Hackers have launched a wave of zero-day attacks exploiting two critical vulnerabilities in Craft CMS, leading to widespread server breaches. Security researchers from Orange Cyberdefense SensePost first spotted the attacks on February 14, 2025, as cybercriminals chained two dangerous flaws to gain unauthorized access.
The vulnerabilities at the center of these attacks are:
- CVE-2024-58136 (CVSS 9.0): A path protection flaw in the Yii PHP framework that Craft CMS relies on.
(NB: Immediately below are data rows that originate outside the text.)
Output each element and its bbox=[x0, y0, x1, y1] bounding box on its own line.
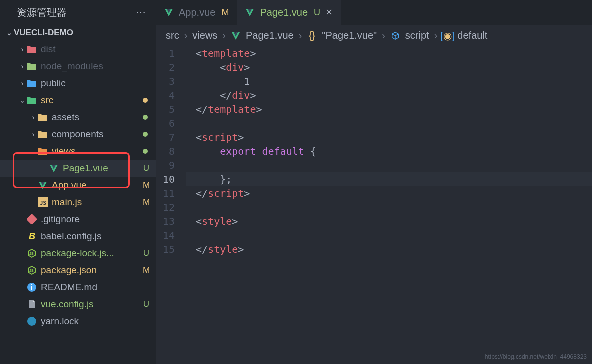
git-status: M bbox=[142, 197, 151, 207]
breadcrumb-item[interactable]: "Page1.vue" bbox=[322, 30, 377, 41]
item-label: main.js bbox=[52, 197, 82, 208]
breadcrumb-item[interactable]: default bbox=[458, 30, 488, 41]
file--gitignore[interactable]: .gitignore bbox=[0, 211, 156, 228]
brackets-icon: [◉] bbox=[442, 31, 452, 41]
folder-views[interactable]: ⌄views bbox=[0, 143, 156, 160]
code-line[interactable]: </template> bbox=[186, 102, 592, 116]
svg-text:JS: JS bbox=[40, 200, 46, 206]
line-gutter: 123456789101112131415 bbox=[156, 46, 186, 364]
line-number: 14 bbox=[156, 228, 175, 242]
code-line[interactable]: <style> bbox=[186, 214, 592, 228]
yarn-icon bbox=[27, 316, 37, 326]
file-package-lock-js-[interactable]: JSpackage-lock.js...U bbox=[0, 245, 156, 262]
line-number: 3 bbox=[156, 74, 175, 88]
code-line[interactable]: }; bbox=[186, 172, 592, 186]
git-icon bbox=[27, 214, 37, 224]
chevron-down-icon: ⌄ bbox=[5, 29, 14, 37]
code-line[interactable]: 1 bbox=[186, 74, 592, 88]
vue-icon bbox=[245, 7, 255, 17]
breadcrumb-sep: › bbox=[184, 30, 188, 41]
item-label: src bbox=[41, 95, 54, 106]
folder-assets[interactable]: ›assets bbox=[0, 109, 156, 126]
file-page1-vue[interactable]: Page1.vueU bbox=[0, 160, 156, 177]
tab-status: U bbox=[314, 7, 320, 18]
git-dot bbox=[143, 149, 148, 154]
file-main-js[interactable]: JSmain.jsM bbox=[0, 194, 156, 211]
vue-icon bbox=[231, 31, 241, 41]
folder-yellow-icon bbox=[38, 129, 48, 139]
code-line[interactable]: <script> bbox=[186, 130, 592, 144]
project-name: VUECLI-DEMO bbox=[14, 28, 74, 38]
cube-icon bbox=[390, 31, 400, 41]
item-label: .gitignore bbox=[41, 214, 80, 225]
breadcrumb-item[interactable]: views bbox=[192, 30, 218, 41]
line-number: 11 bbox=[156, 186, 175, 200]
item-label: package.json bbox=[41, 265, 97, 276]
breadcrumb-sep: › bbox=[434, 30, 438, 41]
folder-src[interactable]: ⌄src bbox=[0, 92, 156, 109]
chevron-down-icon: ⌄ bbox=[29, 147, 38, 155]
code-line[interactable] bbox=[186, 200, 592, 214]
babel-icon: B bbox=[27, 231, 37, 241]
code-line[interactable]: <template> bbox=[186, 46, 592, 60]
breadcrumb-item[interactable]: Page1.vue bbox=[246, 30, 294, 41]
item-label: node_modules bbox=[41, 61, 104, 72]
line-number: 13 bbox=[156, 214, 175, 228]
git-dot bbox=[143, 98, 148, 103]
git-dot bbox=[143, 115, 148, 120]
code-line[interactable] bbox=[186, 116, 592, 130]
svg-point-8 bbox=[28, 317, 36, 326]
code-editor[interactable]: 123456789101112131415 <template> <div> 1… bbox=[156, 46, 592, 364]
line-number: 1 bbox=[156, 46, 175, 60]
tab-status: M bbox=[222, 7, 229, 18]
line-number: 7 bbox=[156, 130, 175, 144]
breadcrumb-sep: › bbox=[299, 30, 302, 41]
breadcrumb-item[interactable]: script bbox=[406, 30, 430, 41]
code-line[interactable]: </script> bbox=[186, 186, 592, 200]
file-babel-config-js[interactable]: Bbabel.config.js bbox=[0, 228, 156, 245]
braces-icon: {} bbox=[307, 31, 317, 41]
breadcrumb-sep: › bbox=[222, 30, 226, 41]
tab-app-vue[interactable]: App.vueM bbox=[156, 0, 237, 25]
code-line[interactable]: </div> bbox=[186, 88, 592, 102]
folder-dist[interactable]: ›dist bbox=[0, 41, 156, 58]
folder-node_modules[interactable]: ›node_modules bbox=[0, 58, 156, 75]
node-icon: JS bbox=[27, 265, 37, 275]
code-line[interactable]: export default { bbox=[186, 144, 592, 158]
item-label: yarn.lock bbox=[41, 316, 79, 327]
tab-page1-vue[interactable]: Page1.vueU✕ bbox=[237, 0, 341, 25]
chevron-right-icon: › bbox=[18, 79, 27, 87]
item-label: assets bbox=[52, 112, 80, 123]
svg-text:B: B bbox=[29, 231, 36, 241]
code-line[interactable]: </style> bbox=[186, 242, 592, 256]
item-label: Page1.vue bbox=[63, 163, 108, 174]
file-vue-config-js[interactable]: vue.config.jsU bbox=[0, 296, 156, 313]
line-number: 4 bbox=[156, 88, 175, 102]
code-line[interactable] bbox=[186, 158, 592, 172]
close-icon[interactable]: ✕ bbox=[326, 7, 333, 18]
svg-text:JS: JS bbox=[30, 252, 34, 255]
chevron-right-icon: › bbox=[29, 113, 38, 121]
project-header[interactable]: ⌄ VUECLI-DEMO bbox=[0, 25, 156, 41]
breadcrumb[interactable]: src›views›Page1.vue›{}"Page1.vue"›script… bbox=[156, 25, 592, 46]
svg-text:JS: JS bbox=[30, 269, 34, 272]
line-number: 2 bbox=[156, 60, 175, 74]
code-line[interactable] bbox=[186, 228, 592, 242]
file-yarn-lock[interactable]: yarn.lock bbox=[0, 313, 156, 330]
file-app-vue[interactable]: App.vueM bbox=[0, 177, 156, 194]
more-icon[interactable]: ⋯ bbox=[136, 6, 147, 18]
js-icon: JS bbox=[38, 197, 48, 207]
code-content[interactable]: <template> <div> 1 </div></template> <sc… bbox=[186, 46, 592, 364]
item-label: package-lock.js... bbox=[41, 248, 114, 259]
line-number: 8 bbox=[156, 144, 175, 158]
folder-green-icon bbox=[27, 61, 37, 71]
code-line[interactable]: <div> bbox=[186, 60, 592, 74]
file-package-json[interactable]: JSpackage.jsonM bbox=[0, 262, 156, 279]
tab-label: Page1.vue bbox=[260, 7, 308, 18]
folder-public[interactable]: ›public bbox=[0, 75, 156, 92]
file-readme-md[interactable]: iREADME.md bbox=[0, 279, 156, 296]
breadcrumb-item[interactable]: src bbox=[166, 30, 180, 41]
folder-components[interactable]: ›components bbox=[0, 126, 156, 143]
vue-icon bbox=[38, 180, 48, 190]
folder-blue-icon bbox=[27, 78, 37, 88]
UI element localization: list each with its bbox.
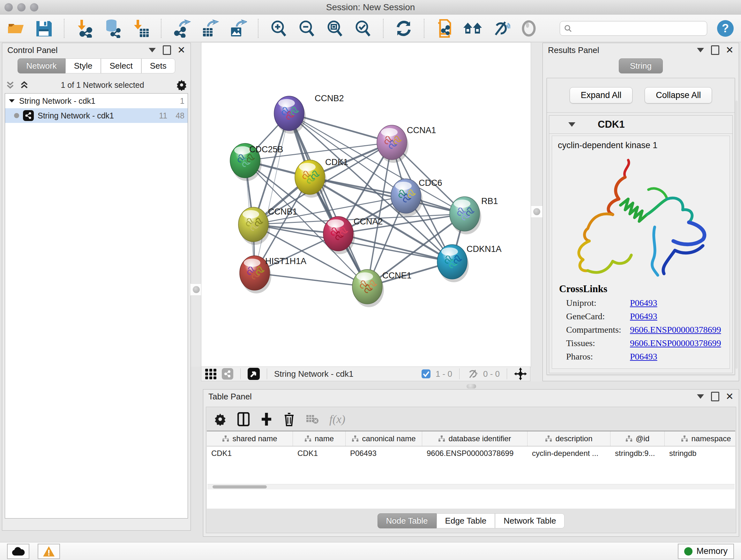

This issue is a regression of a previous flaw, CVE-2024-4990, and allows attackers to access restricted resources.
- CVE-2025-32432 (CVSS 10.0): A remote code execution (RCE) vulnerability in Craft CMS itself, now patched in versions 3.9.15, 4.14.15, and 5.6.17.
According to cybersecurity expert Nicolas Bourras, CVE-2025-32432 stems from an insecure image transformation feature. In vulnerable versions of Craft CMS, unauthenticated users can send a POST request that the server misinterprets, enabling malicious activity.
Interestingly, Craft CMS versions 3.x check asset IDs before creating the transformation object, but versions 4.x and 5.x perform the check afterward. As a result, threat actors can exploit all versions by first locating a valid asset ID. In Craft CMS, asset IDs are unique identifiers assigned to media and document files.
To pull off the attacks, hackers sent numerous POST requests, hoping to stumble upon a valid asset ID. Once they found one, they ran a Python script to confirm the server’s vulnerability and downloaded a PHP file from GitHub to the compromised server.
Security researchers noted that, between February 10 and 11, hackers refined their attack scripts. Initially, they used a file called filemanager.php. By February 12, they had renamed the file to autoload_classmap.php, which they started deploying by February 14.
Thousands of Craft CMS Servers Remain at Risk
By April 18, 2025, researchers identified around 13,000 vulnerable Craft CMS instances worldwide. Alarmingly, nearly 300 servers have likely been compromised already.
Craft CMS issued an urgent advisory to its users. If you notice suspicious POST requests targeting the actions/assets/generate-transform controller endpoint—especially if the payload contains the string __class
—your site was at least scanned for this vulnerability. However, a scan does not automatically mean the server was compromised.
Still, if there’s any sign of compromise, experts recommend taking immediate action: rotate your database credentials, refresh all security keys, reset user passwords, and block suspicious POST requests at the firewall.
A Widening Threat Landscape
While Craft CMS battles its vulnerabilities, other software isn’t safe either. A critical zero-day flaw in Active! Mail (CVE-2025-42599, CVSS 9.8) is also under active exploitation. This stack-based buffer overflow bug lets attackers achieve remote code execution or trigger denial-of-service (DoS) attacks. Thankfully, Active! Mail released a patch in version 6.60.06008562.
As cyberattacks surge across the web, organizations must prioritize patching systems, monitoring for suspicious activity, and hardening defenses against evolving threats.